> **Data supplied**
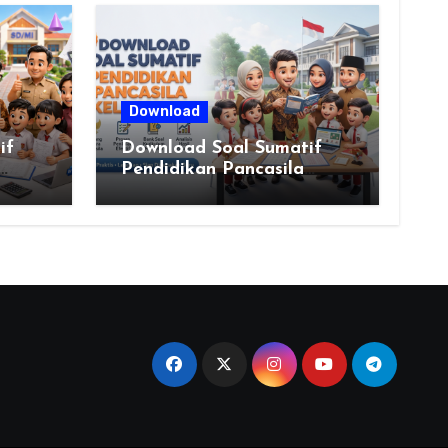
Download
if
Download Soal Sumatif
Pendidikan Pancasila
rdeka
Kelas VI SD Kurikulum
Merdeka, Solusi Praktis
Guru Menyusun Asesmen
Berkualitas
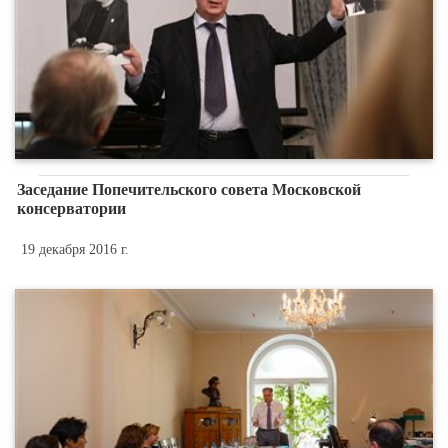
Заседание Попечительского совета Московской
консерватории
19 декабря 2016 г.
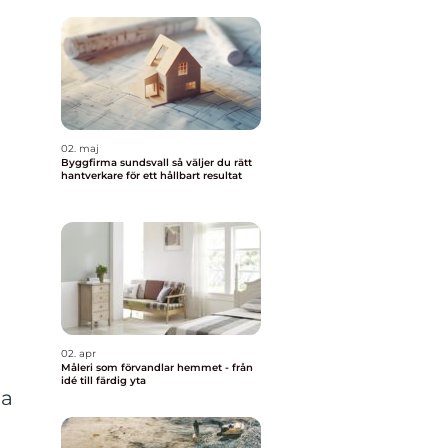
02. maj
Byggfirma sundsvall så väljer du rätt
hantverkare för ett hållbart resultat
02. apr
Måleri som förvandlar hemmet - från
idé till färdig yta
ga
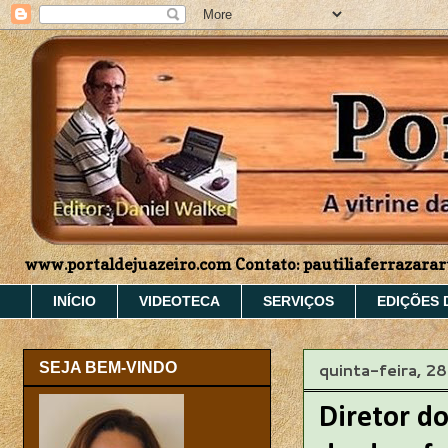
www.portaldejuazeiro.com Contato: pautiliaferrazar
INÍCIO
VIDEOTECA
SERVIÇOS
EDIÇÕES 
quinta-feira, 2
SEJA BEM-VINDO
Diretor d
---
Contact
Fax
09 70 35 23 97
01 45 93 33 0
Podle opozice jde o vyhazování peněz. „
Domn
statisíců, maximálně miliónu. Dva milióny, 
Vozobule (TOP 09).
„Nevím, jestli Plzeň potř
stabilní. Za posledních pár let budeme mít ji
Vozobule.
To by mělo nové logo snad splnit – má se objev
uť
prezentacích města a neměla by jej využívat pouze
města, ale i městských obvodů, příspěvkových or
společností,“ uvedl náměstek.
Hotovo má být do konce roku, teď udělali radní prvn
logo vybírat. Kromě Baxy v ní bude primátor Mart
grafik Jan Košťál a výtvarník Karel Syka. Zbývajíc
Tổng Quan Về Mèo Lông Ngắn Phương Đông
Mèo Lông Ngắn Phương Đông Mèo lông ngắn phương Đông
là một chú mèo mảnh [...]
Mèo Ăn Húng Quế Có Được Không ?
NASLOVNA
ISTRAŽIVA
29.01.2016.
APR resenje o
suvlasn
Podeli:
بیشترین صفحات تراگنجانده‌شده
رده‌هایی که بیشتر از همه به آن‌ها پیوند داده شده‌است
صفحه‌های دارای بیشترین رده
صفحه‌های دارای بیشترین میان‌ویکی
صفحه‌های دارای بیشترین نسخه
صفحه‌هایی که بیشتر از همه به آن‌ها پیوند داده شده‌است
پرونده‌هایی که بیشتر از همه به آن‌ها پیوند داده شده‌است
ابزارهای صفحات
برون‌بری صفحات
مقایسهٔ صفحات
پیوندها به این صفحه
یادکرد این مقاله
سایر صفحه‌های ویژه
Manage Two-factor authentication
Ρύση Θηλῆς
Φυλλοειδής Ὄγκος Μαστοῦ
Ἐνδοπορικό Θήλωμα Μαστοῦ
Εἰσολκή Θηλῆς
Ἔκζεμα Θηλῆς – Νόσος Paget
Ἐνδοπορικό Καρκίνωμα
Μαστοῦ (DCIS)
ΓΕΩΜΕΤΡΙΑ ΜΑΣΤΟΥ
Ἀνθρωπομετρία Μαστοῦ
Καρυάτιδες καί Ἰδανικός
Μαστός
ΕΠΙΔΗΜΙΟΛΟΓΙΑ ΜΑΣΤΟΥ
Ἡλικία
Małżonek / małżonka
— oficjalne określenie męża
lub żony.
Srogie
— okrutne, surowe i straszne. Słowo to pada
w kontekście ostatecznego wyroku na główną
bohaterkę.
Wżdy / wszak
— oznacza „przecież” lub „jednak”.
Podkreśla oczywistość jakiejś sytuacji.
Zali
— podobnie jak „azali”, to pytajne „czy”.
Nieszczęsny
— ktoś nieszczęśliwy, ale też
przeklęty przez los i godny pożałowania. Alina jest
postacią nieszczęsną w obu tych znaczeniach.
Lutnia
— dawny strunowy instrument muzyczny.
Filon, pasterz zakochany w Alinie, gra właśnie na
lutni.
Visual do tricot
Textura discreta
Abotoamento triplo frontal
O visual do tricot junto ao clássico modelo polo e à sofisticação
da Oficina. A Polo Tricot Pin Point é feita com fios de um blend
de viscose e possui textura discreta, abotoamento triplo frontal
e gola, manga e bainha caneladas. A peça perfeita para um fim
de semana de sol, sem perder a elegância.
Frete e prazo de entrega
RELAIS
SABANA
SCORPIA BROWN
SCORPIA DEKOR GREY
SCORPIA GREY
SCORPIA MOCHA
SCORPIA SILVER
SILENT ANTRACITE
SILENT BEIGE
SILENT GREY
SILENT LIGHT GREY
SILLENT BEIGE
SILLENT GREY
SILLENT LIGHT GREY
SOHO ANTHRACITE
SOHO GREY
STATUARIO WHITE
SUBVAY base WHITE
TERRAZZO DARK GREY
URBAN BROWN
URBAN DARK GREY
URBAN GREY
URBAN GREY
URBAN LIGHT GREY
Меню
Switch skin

> **Exercise details**
Read the material above and copy out each line holding "Lông".

> **Your solution**
Tổng Quan Về Mèo Lông Ngắn Phương Đông
Mèo Lông Ngắn Phương Đông Mèo lông ngắn phương Đông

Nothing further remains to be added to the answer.